**Aim of the task**
Make a verbatim copy of the records; pictures stay out.
[Dataset entries Boundary: Start]
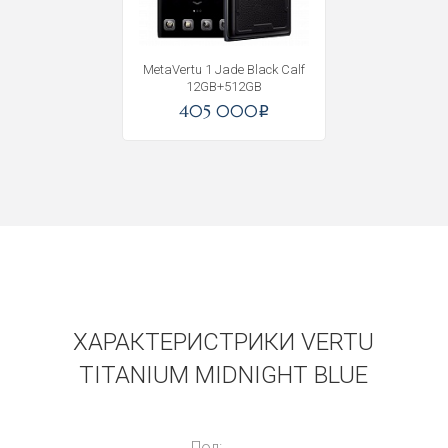
MetaVertu 1 Jade Black Calf
12GB+512GB
405 000
i
ХАРАКТЕРИСТРИКИ VERTU
TITANIUM MIDNIGHT BLUE
Пол:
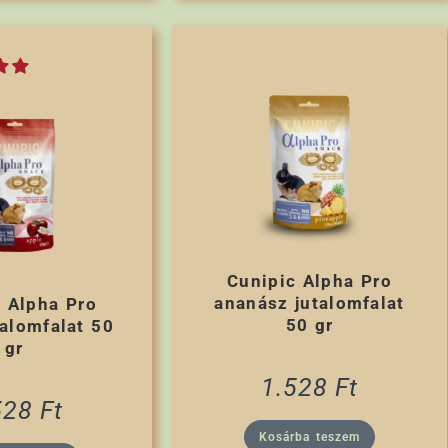
Cunipic Alpha Pro
ananász jutalomfalat
 Alpha Pro
50 gr
talomfalat 50
gr
1.528
Ft
528
Ft
Kosárba teszem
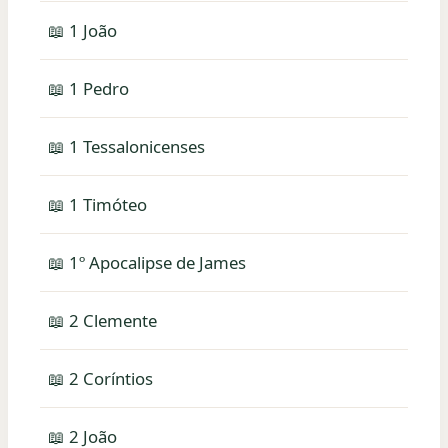
📖 1 João
📖 1 Pedro
📖 1 Tessalonicenses
📖 1 Timóteo
📖 1º Apocalipse de James
📖 2 Clemente
📖 2 Coríntios
📖 2 João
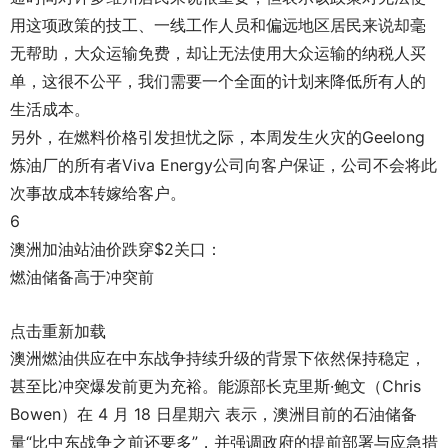
用这项政策的技工、一线工作人员和偏远地区居民来说却毫
无帮助，大众运输免费，却让无法使用大众运输的纳税人买
单，这很不公平，我们需要一个全面的计划来降低所有人的
生活成本。
另外，在燃料价格引发担忧之际，本周发生火灾的Geelong
炼油厂的所有者Viva Energy公司向客户保证，公司不会将此
次事故成本转嫁给客户。
6
澳洲加油站油价跌穿$2关口：
燃油储备高于冲突前
点击重新加载
澳洲燃油供应在中东战争持续升级的背景下依然保持稳定，
甚至比冲突爆发前更为充裕。能源部长克里斯·鲍文（Chris
Bowen）在 4 月 18 日星期六 表示，澳洲目前的石油储备
量“比中东战争之前还要多”，并强调政府的提前部署与应急措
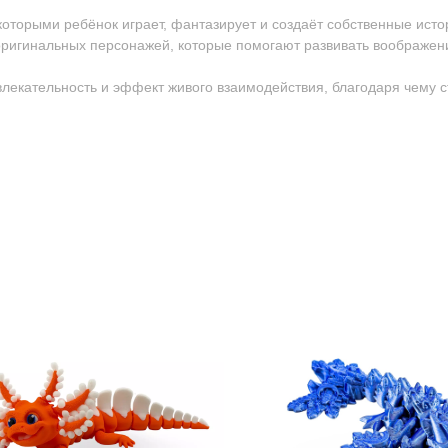
 которыми ребёнок играет, фантазирует и создаёт собственные исто
ригинальных персонажей, которые помогают развивать воображен
ивлекательность и эффект живого взаимодействия, благодаря чему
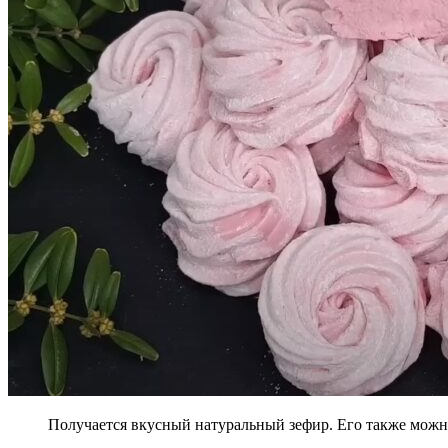
Получается вкусный натуральный зефир. Его также можн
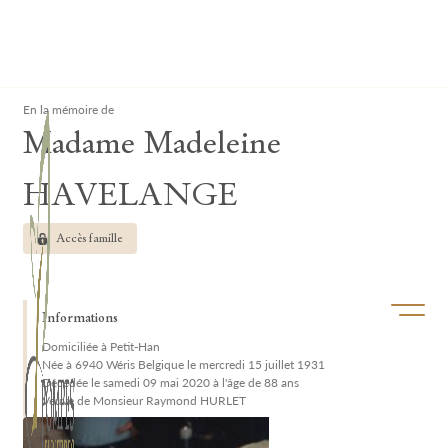
Lardau - Laffut Funérariums
Clos
En la mémoire de
Madame Madeleine
HAVELANGE
Accès famille
Ouvrir/f
Informations
Domiciliée à Petit-Han
Née à 6940 Wéris Belgique le mercredi 15 juillet 1931
Décédée le samedi 09 mai 2020 à l'âge de 88 ans
Veuve de Monsieur Raymond HURLET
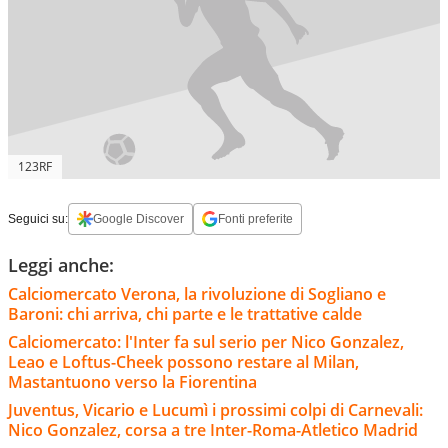
123RF
Seguici su:
Google Discover
Fonti preferite
Leggi anche:
Calciomercato Verona, la rivoluzione di Sogliano e
Baroni: chi arriva, chi parte e le trattative calde
Calciomercato: l'Inter fa sul serio per Nico Gonzalez,
Leao e Loftus-Cheek possono restare al Milan,
Mastantuono verso la Fiorentina
Juventus, Vicario e Lucumì i prossimi colpi di Carnevali:
Nico Gonzalez, corsa a tre Inter-Roma-Atletico Madrid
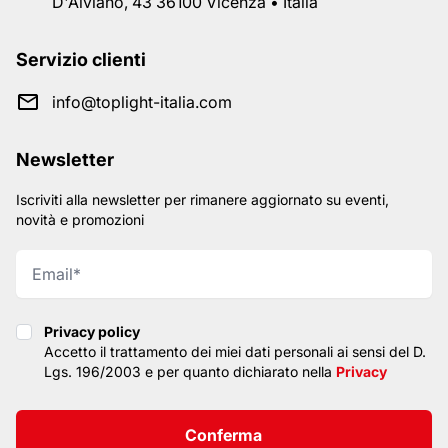
D'Alviano, 43 36100 Vicenza • Italia
Servizio clienti
info@toplight-italia.com
Newsletter
Iscriviti alla newsletter per rimanere aggiornato su eventi,
novità e promozioni
Privacy policy
Privacy policy
Accetto il trattamento dei miei dati personali ai sensi del D.
Lgs. 196/2003 e per quanto dichiarato nella
Privacy
Conferma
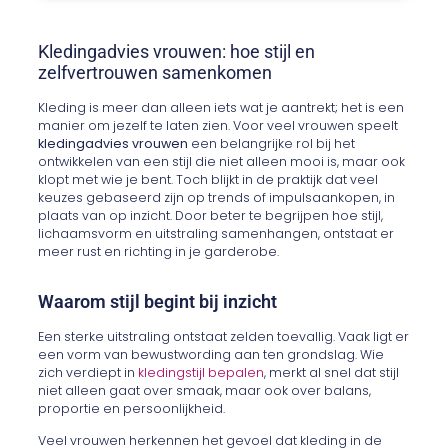
Kledingadvies vrouwen: hoe stijl en
zelfvertrouwen samenkomen
Kleding is meer dan alleen iets wat je aantrekt; het is een
manier om jezelf te laten zien. Voor veel vrouwen speelt
kledingadvies vrouwen
een belangrijke rol bij het
ontwikkelen van een stijl die niet alleen mooi is, maar ook
klopt met wie je bent. Toch blijkt in de praktijk dat veel
keuzes gebaseerd zijn op trends of impulsaankopen, in
plaats van op inzicht. Door beter te begrijpen hoe stijl,
lichaamsvorm en uitstraling samenhangen, ontstaat er
meer rust en richting in je garderobe.
Waarom stijl begint bij inzicht
Een sterke uitstraling ontstaat zelden toevallig. Vaak ligt er
een vorm van bewustwording aan ten grondslag. Wie
zich verdiept in
kledingstijl bepalen
, merkt al snel dat stijl
niet alleen gaat over smaak, maar ook over balans,
proportie en persoonlijkheid.
Veel vrouwen herkennen het gevoel dat kleding in de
[Dataset entries Boundary: End]
**Result of the task**
MetaVertu 1 Jade Black Calf
12GB+512GB
405 000
i
ХАРАКТЕРИСТРИКИ VERTU
TITANIUM MIDNIGHT BLUE
Пол:
Cunipic Alpha Pro
ananász jutalomfalat
 Alpha Pro
50 gr
talomfalat 50
gr
1.528
Ft
528
Ft
Kosárba teszem
📖 1 João
📖 1 Pedro
📖 1 Tessalonicenses
📖 1 Timóteo
📖 1º Apocalipse de James
📖 2 Clemente
📖 2 Coríntios
📖 2 João
用这项政策的技工、一线工作人员和偏远地区居民来说却毫
无帮助，大众运输免费，却让无法使用大众运输的纳税人买
单，这很不公平，我们需要一个全面的计划来降低所有人的
生活成本。
另外，在燃料价格引发担忧之际，本周发生火灾的Geelong
炼油厂的所有者Viva Energy公司向客户保证，公司不会将此
次事故成本转嫁给客户。
6
澳洲加油站油价跌穿$2关口：
燃油储备高于冲突前
点击重新加载
澳洲燃油供应在中东战争持续升级的背景下依然保持稳定，
甚至比冲突爆发前更为充裕。能源部长克里斯·鲍文（Chris
Bowen）在 4 月 18 日星期六 表示，澳洲目前的石油储备
量“比中东战争之前还要多”，并强调政府的提前部署与应急措
 которыми ребёнок играет, фантазирует и создаёт собственные исто
ригинальных персонажей, которые помогают развивать воображен
ивлекательность и эффект живого взаимодействия, благодаря чему
Получается вкусный натуральный зефир. Его также можн
Lardau - Laffut Funérariums
Clos
En la mémoire de
Madame Madeleine
HAVELANGE
Accès famille
Ouvrir/f
Informations
Domiciliée à Petit-Han
Née à 6940 Wéris Belgique le mercredi 15 juillet 1931
Décédée le samedi 09 mai 2020 à l'âge de 88 ans
Veuve de Monsieur Raymond HURLET
123RF
Seguici su:
Google Discover
Fonti preferite
Leggi anche:
Calciomercato Verona, la rivoluzione di Sogliano e
Baroni: chi arriva, chi parte e le trattative calde
Calciomercato: l'Inter fa sul serio per Nico Gonzalez,
Leao e Loftus-Cheek possono restare al Milan,
Mastantuono verso la Fiorentina
Juventus, Vicario e Lucumì i prossimi colpi di Carnevali:
Nico Gonzalez, corsa a tre Inter-Roma-Atletico Madrid
D'Alviano, 43 36100 Vicenza • Italia
Servizio clienti
info@toplight-italia.com
Newsletter
Iscriviti alla newsletter per rimanere aggiornato su eventi,
novità e promozioni
Privacy policy
Privacy policy
Accetto il trattamento dei miei dati personali ai sensi del D.
Lgs. 196/2003 e per quanto dichiarato nella
Privacy
Conferma
Kledingadvies vrouwen: hoe stijl en
zelfvertrouwen samenkomen
Kleding is meer dan alleen iets wat je aantrekt; het is een
manier om jezelf te laten zien. Voor veel vrouwen speelt
kledingadvies vrouwen
een belangrijke rol bij het
ontwikkelen van een stijl die niet alleen mooi is, maar ook
klopt met wie je bent. Toch blijkt in de praktijk dat veel
keuzes gebaseerd zijn op trends of impulsaankopen, in
plaats van op inzicht. Door beter te begrijpen hoe stijl,
lichaamsvorm en uitstraling samenhangen, ontstaat er
meer rust en richting in je garderobe.
Waarom stijl begint bij inzicht
Een sterke uitstraling ontstaat zelden toevallig. Vaak ligt er
een vorm van bewustwording aan ten grondslag. Wie
zich verdiept in
kledingstijl bepalen
, merkt al snel dat stijl
niet alleen gaat over smaak, maar ook over balans,
proportie en persoonlijkheid.
Veel vrouwen herkennen het gevoel dat kleding in de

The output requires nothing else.